O empresário precisa ser mais flexível. É necessário trabalhar o mindset dele, antes de o colocar frente a frente com as startups. Alguns empresários querem ficar com a maior parte das startups, tirando todo o tesão do empreendedor, ou querem explorar, usando gratuitamente a tecnologia das startups para construção de cases. Isso não ajuda.

Precisamos deixar muito claro para os empresários que esse não é um trabalho de marketing cujo objetivo é mostrar que estão engajados e envolvidos com a inovação. É preciso ter entrega. E entrega se faz através da geração de negócios.

É preciso trabalhar o mindset do grande empresário, pois ele vai precisar ajudar. Ele precisa dar espaço para a inovação e entender que a inovação é um caminho longo. Diferentemente da compra de uma mercadoria já validada. Ele vai precisar construir junto.

Por outro lado, a startup também precisará de todo o apoio de profissionais que vão ajudá-la na parte comercial, na parte de produto. Neste caso, é possível chamar o SEBRAE ou uma instituição que pode apoiá-la nesse ponto.

Para ser efetivamente um catalisador, a principal questão é qual o valor a startup vê no Instituto Caldeira e como ela pode se beneficiar estando aqui.

Assim como a corporate também precisa ver valor e saber que há uma parcela de contribuição para o desenvolvimento da sociedade gaúcha de inovação.”

O trabalho em rede baseado na cooperação é uma marca da Nova Economia. De que forma instituições como Caldeira e ACATE podem atuar em conjunto? Concorda que a consolidação da Região Sul como um polo pujante e vibrante vocacionado para a tecnologia e inovação pode gerar excepcionais resultados para o Brasil?

São diversas!

A gente pode trabalhar visando a troca de oportunidades, de conexão e compartilhamento de desafios das corporates, tanto as que participam do Caldeira, quanto as que participam do Linklab, ACATE.

Podemos trabalhar em eventos conjuntos, fazendo um intercâmbio entre os ecossistemas.
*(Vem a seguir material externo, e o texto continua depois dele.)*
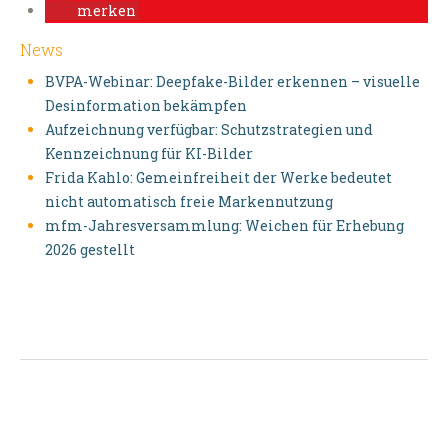
merken
News
BVPA-Webinar: Deepfake-Bilder erkennen – visuelle
Desinformation bekämpfen
Aufzeichnung verfügbar: Schutzstrategien und
Kennzeichnung für KI-Bilder
Frida Kahlo: Gemeinfreiheit der Werke bedeutet
nicht automatisch freie Markennutzung
mfm-Jahresversammlung: Weichen für Erhebung
2026 gestellt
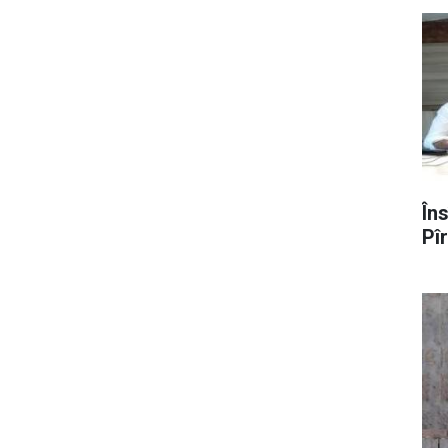
În
Pî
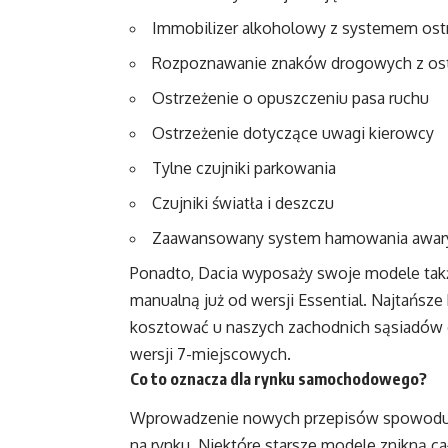
Immobilizer alkoholowy z systemem ost
Rozpoznawanie znaków drogowych z ost
Ostrzeżenie o opuszczeniu pasa ruchu
Ostrzeżenie dotyczące uwagi kierowcy
Tylne czujniki parkowania
Czujniki światła i deszczu
Zaawansowany system hamowania awar
Ponadto, Dacia wyposaży swoje modele także
manualną już od wersji Essential. Najtańsze
kosztować u naszych zachodnich sąsiadów d
wersji 7-miejscowych.
Co to oznacza dla rynku samochodowego?
Wprowadzenie nowych przepisów spowoduje 
na rynku. Niektóre starsze modele znikną ca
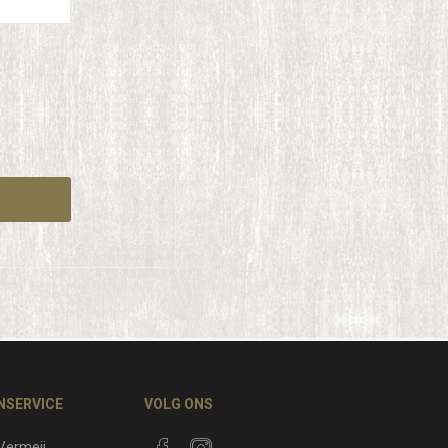
NSERVICE
VOLG ONS
 Vermeij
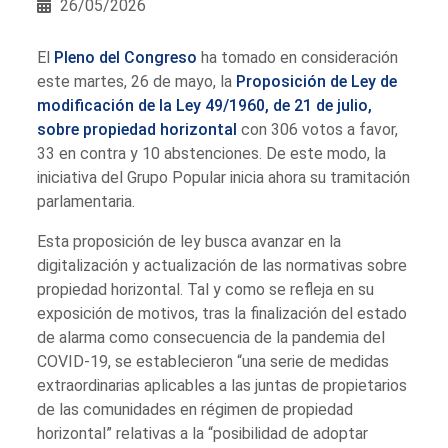
26/05/2026
El
Pleno del Congreso
ha tomado en consideración
este martes, 26 de mayo, la
Proposición de Ley de
modificación de la Ley 49/1960, de 21 de julio,
sobre propiedad horizontal
con 306 votos a favor,
33 en contra y 10 abstenciones. De este modo, la
iniciativa del Grupo Popular inicia ahora su tramitación
parlamentaria.
Esta proposición de ley busca avanzar en la
digitalización y actualización de las normativas sobre
propiedad horizontal. Tal y como se refleja en su
exposición de motivos, tras la finalización del estado
de alarma como consecuencia de la pandemia del
COVID-19, se establecieron “una serie de medidas
extraordinarias aplicables a las juntas de propietarios
de las comunidades en régimen de propiedad
horizontal” relativas a la “posibilidad de adoptar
Temos muito o que aprender um com o outro, visitando empresas, ideias e programas que vêm sendo realizados.

Podemos também agendar pitch days cruzados com as 39 empresas fundadoras aqui em SC e levando nossas empresas para o RS, além de construir um porto seguro para as empresas catarinenses que querem trabalhar no RS. E vice-versa.

São muitas coisas. O mindset de inovação é colaborativo. Entender que, se um cresce, crescem todos.